In his most recent research, the most cited papers focused on:

  • Ecology
  • Botany
  • Photosynthesis

His primary areas of study are Ecology, Algae, Photosynthesis, Total inorganic carbon and Ecosystem. In the subject of general Ecology, his work in Experimental evolution, Phytoplankton, Carbon fixation and Food web is often linked to Food preparation, thereby combining diverse domains of study. John A. Raven has researched Algae in several fields, including Biodiversity, Ecology, Multicellular organism and Anoxygenic photosynthesis.

John A. Raven merges many fields, such as Photosynthesis and Mediterranean sea, in his writings. His study in Total inorganic carbon is interdisciplinary in nature, drawing from both Fucales, Organism, RuBisCO, Brown algae and Carbonic anhydrase.

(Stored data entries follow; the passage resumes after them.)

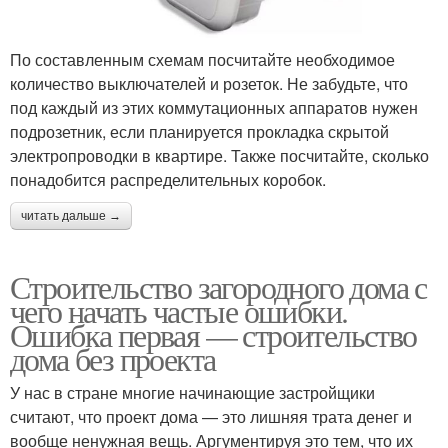
По составленным схемам посчитайте необходимое
количество выключателей и розеток. Не забудьте, что
под каждый из этих коммутационных аппаратов нужен
подрозетник, если планируется прокладка скрытой
электропроводки в квартире. Также посчитайте, сколько
понадобится распределительных коробок.
читать дальше →
Строительство загородного дома с
чего начать частые ошибки.
Ошибка первая — строительство
дома без проекта
У нас в стране многие начинающие застройщики
считают, что проект дома — это лишняя трата денег и
вообще ненужная вещь. Аргументируя это тем, что их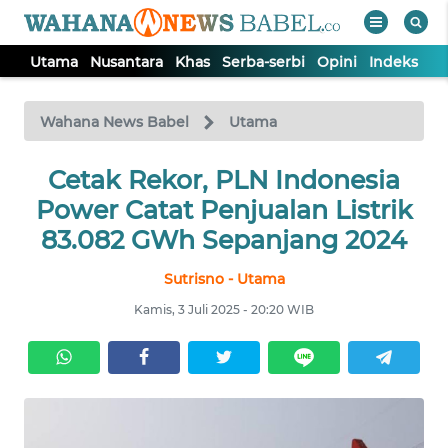
Utama
Nusantara
Khas
Serba-serbi
Opini
Indeks
WAHANA
Tutup
TV
Wahana News Babel
Utama
Cetak Rekor, PLN Indonesia
UTAMA
Power Catat Penjualan Listrik
NUSANTARA
83.082 GWh Sepanjang 2024
Sutrisno - Utama
KHAS
Kamis, 3 Juli 2025 - 20:20 WIB
SERBA-
SERBI
OPINI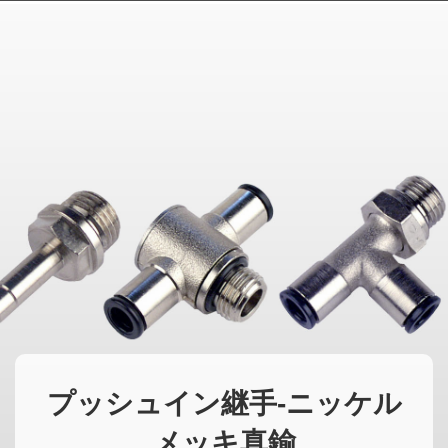
MAGYAR
فارسی
NEDERLANDS
プッシュイン継手-ニッケル
メッキ真鍮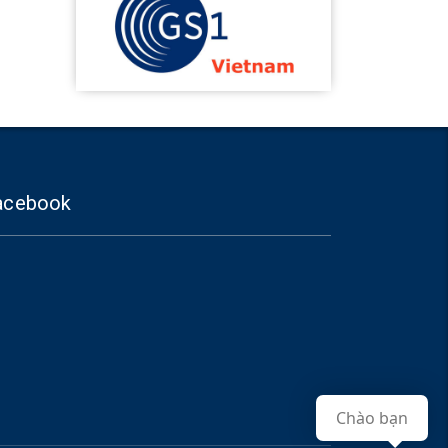
acebook
Chào bạn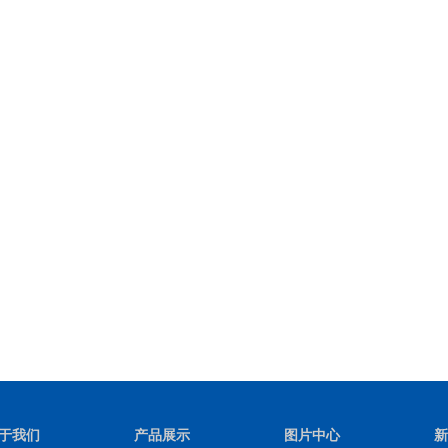
于我们
产品展示
图片中心
新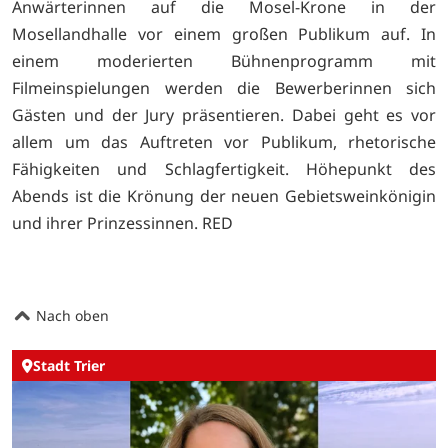
Anwärterinnen auf die Mosel-Krone in der
Mosellandhalle vor einem großen Publikum auf. In
einem moderierten Bühnenprogramm mit
Filmeinspielungen werden die Bewerberinnen sich
Gästen und der Jury präsentieren. Dabei geht es vor
allem um das Auftreten vor Publikum, rhetorische
Fähigkeiten und Schlagfertigkeit. Höhepunkt des
Abends ist die Krönung der neuen Gebietsweinkönigin
und ihrer Prinzessinnen. RED
Nach oben
Stadt Trier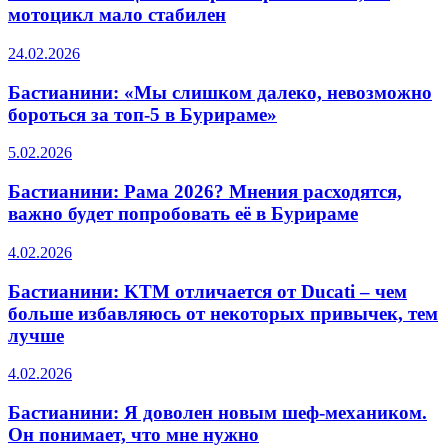
мотоцикл мало стабилен
24.02.2026
Бастианини: «Мы слишком далеко, невозможно
бороться за топ-5 в Бурираме»
5.02.2026
Бастианини: Рама 2026? Мнения расходятся,
важно будет попробовать её в Бурираме
4.02.2026
Бастианини: KTM отличается от Ducati – чем
больше избавляюсь от некоторых привычек, тем
лучше
4.02.2026
Бастианини: Я доволен новым шеф-механиком.
Он понимает, что мне нужно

His work in Ecosystem addresses subjects such as Ocean acidification, which are connected to disciplines such as Algal bloom, Carbon cycle, Environmental chemistry and Eutrophication.

This overview was generated by a machine learning system which analysed the scientist’s body of work. If you have any feedback, you can contact us here.

Top Publications

Ocean acidification due to increasing atmospheric carbon dioxide

J Raven;K Caldeira;H Elderfield;O Hoegh-Guldberg.
The Royal Society, London, UK, 68 pp. ISBN 0-85403-617-2 (2005)

1196 Citations

Plant nutrient-acquisition strategies change with soil age

Hans Lambers;John A. Raven;Gaius R. Shaver;Sally E. Smith.
Trends in Ecology and Evolution (2008)

974 Citations

ADAPTATION OF UNICELLULAR ALGAE TO IRRADIANCE: AN ANALYSIS OF STRATEGIES

K. Richardson;J. Beardall;J. A. Raven.
New Phytologist (1983)

798 Citations

Phytoplankton in a changing world: cell size and elemental stoichiometry

Zoe V. Finkel;John Beardall;Kevin J. Flynn;Antonietta Quigg;Antonietta Quigg.
Journal of Plankton Research (2010)

760 Citations

Phosphorus limitation of nitrogen fixation by Trichodesmium in the central Atlantic Ocean

Sergio A. Sañudo-Wilhelmy;Adam B. Kustka;Christopher J. Gobler;David A. Hutchins.
Nature (2001)

615 Citations

The 15N natural abundance (δ15N) of ecosystem samples reflects measures of water availability

L.L. Handley;A.T. Austin;D. Robinson;C.M. Scrimgeour.
Australian Journal of Plant Physiology (1999)

509 Citations

Opportunities for improving phosphorus-use efficiency in crop plants.

Erik J. Veneklaas;Hans Lambers;Jason Bragg;Patrick M. Finnegan.
New Phytologist (2012)

479 Citations

Primary productivity of planet earth: biological determinants and physical constraints in terrestrial and aquatic habitats

Richard J. Geider;Evan H. Delucia;Paul G. Falkowski;Adrien C. Finzi.
Global Change Biology (2001)

375 Citations

Plant mineral nutrition in ancient landscapes: high plant species diversity on infertile soils is linked to functional diversity for nutritional strategies

Hans Lambers;Mark C. Brundrett;John A. Raven;John A. Raven;Stephen D. Hopper;Stephen D. Hopper.
Plant and Soil (2010)

369 Citations

Profile was last updated on December 6th, 2021.
Research.com Ranking is based on data retrieved from the Microsoft Academic Graph (MAG).
The ranking h-index is inferred from publications deemed to belong to the considered discipline.